CN101383149A

CN101383149A - Stringed music vibrato automatic detection method

Info

Publication number: CN101383149A
Application number: CNA200810137404XA
Authority: CN
Inventors: 韩纪庆; 孙荣坤
Original assignee: Harbin Institute of Technology
Current assignee: Harbin Institute of Technology
Priority date: 2008-10-27
Filing date: 2008-10-27
Publication date: 2009-03-11
Anticipated expiration: 2028-10-27
Also published as: CN101383149B

Abstract

The invention relates to a method for automatically detecting string music trills, in particular to a method for detecting string music in real time during automatic music transcription so as to solve the problems that the trills have great influence on the automatic music transcription, and a traditional automatic music transcription method can not automatically detect the trills in the music during automatic string music transcription. According to the number of common diapason notes of the string music, the trills are classified into N categories, and the N categories of trill modules are trained into a matched object library through an audio recognition method, and audio signals of the music to be detected are inputted, and the characteristics of the audio signals are extracted to obtain a characteristic vector sequence; the average period of the counted trills is used as a length to segment the characteristic vector sequence, each vector sequence segment is recognized through the audio recognition method, and time segments corresponding to the vector sequences of which continuous M or more than M segments are recognized as the same category of trills are detected to be the time segments of the thrills.
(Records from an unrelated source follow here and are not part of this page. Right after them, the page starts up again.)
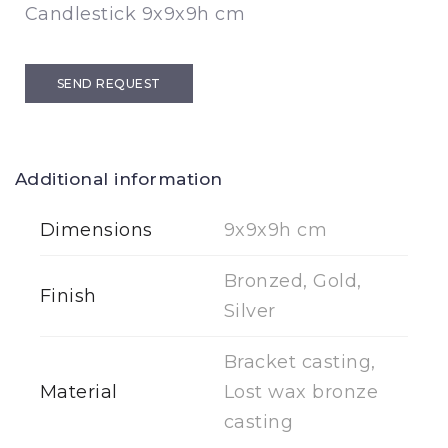
Candlestick 9x9x9h cm
SEND REQUEST
Additional information
Dimensions
9x9x9h cm
Bronzed, Gold,
Finish
Silver
Bracket casting,
Material
Lost wax bronze
casting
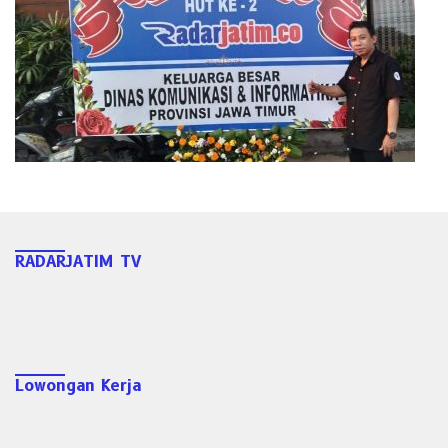
RADARJATIM TV
Lowongan Kerja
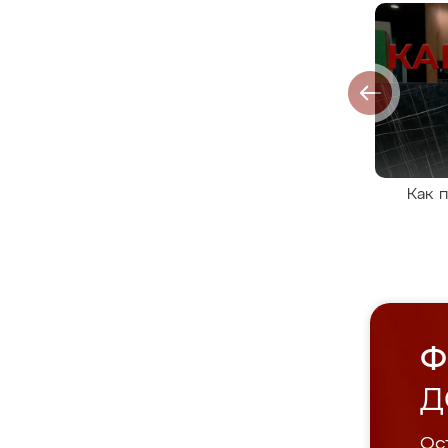
Как 
Ф
Д
Ост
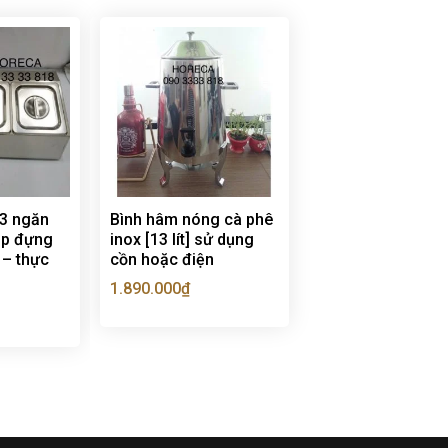
 3 ngăn
Bình hâm nóng cà phê
ắp đựng
inox [13 lít] sử dụng
 – thực
cồn hoặc điện
1.890.000
₫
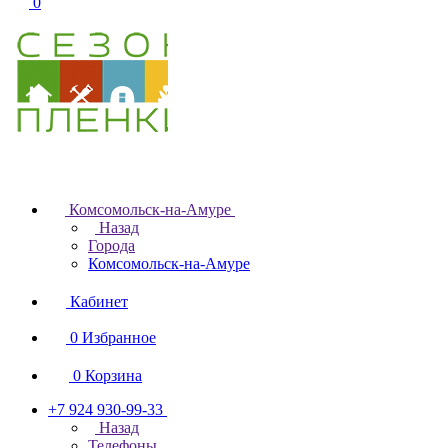
0
Комсомольск-на-Амуре
Назад
Города
Комсомольск-на-Амуре
Кабинет
0
Избранное
0
Корзина
+7 924 930-99-33
Назад
Телефоны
The invention automatically detects the trills and eliminates the influence of the thrills on the automatic music transcription.

Description

Stringed music vibrato automatic detection method

Technical field

The present invention relates to the detection method in a kind of audio identification technology and automatic music mark field, be specifically related to a kind of method that in automatic music mark process, stringed music is detected in real time.

Background technology

The automatic music mark is an important application of multimedia technology, it is meant by analysis and processing to music audio signal, automatically its music score is noted by certain form, to be applied to many music association areas such as auxiliary music teaching, auxiliary musical composition.Though automatic music mark technology has obtained significant progress in recent years, but still have many problems not to be well solved so far, present most of achievement in research all obtains on conditions such as single musical instrument solo, homophony, no special skill performance, and the mark that many musical instruments are instrumental ensembled, the automatic mark of polyphony and complex conditions such as the special sound effect identification automatic musics down such as identification, trill that revolve harmony mark makes slow progress.In the music that many stringed musical instruments are played, exist the trill (at music score " tr " mark) that is used for modifying or showing melody emotion, style in a large number.Mark in the research at automatic music, directly mark if do not carry out trill to detect and be easy to occur mistake, even on melody, allow the automatic music labeling system feel at a loss at this kind musical instrument.Generally speaking, trill is that two continuous scales alternately occur fast on sound effect, yet the normal note that the fragment that a lot of music are exactly arranged but has the continuous scale of non-trill alternately to occur fast is not as adding the mistake (marking into semiquaver or demisemiquaver etc. as mistake) that differentiation can cause music to mark.In addition, again because the uncertainty of speed appears in the trill note, be that trill itself only requires that appearance replaces note fast and do not stipulate concrete speed, its speed is needed by melody fully and player's custom, technology are decided, therefore then can on melody, not make the automatic music labeling system produce mistake as not giving special detection, also not have a kind of special automatic testing method at present at stringed music vibrato.

Summary of the invention

The present invention is for solving at stringed music automatically in the mark process, the problem that the bigger and traditional automatic music mask method of influence that trill marks for automatic music can not detect automatically to the trill in the music provides a kind of stringed music vibrato automatic detection method.The present invention is realized by following steps:

Steps A 1, count N according to the note of string music range commonly used, trill is divided into the N class, N represents natural number, and the method by audio identification is the match objects storehouse with N class trill model training;

Steps A 2, the sound signal that will import music to be detected are designated as s (n), sound signal s (n) is carried out feature extraction obtain feature vector sequence X={x ₁, x ₂..., x _s, S represents natural number;

Steps A 3, on the basis of minute frame, be that length is carried out segmentation to feature vector sequence X with trill T average period that comes out, T representative is greater than 0 real number;

Steps A 4, each section vector sequence is discerned by the method for audio identification;

Steps A 5, for the parameter M that sets, it is the time period of trill that the pairing time period of vector sequence that continuous N or M are identified as same class trill with epimere is promptly detected.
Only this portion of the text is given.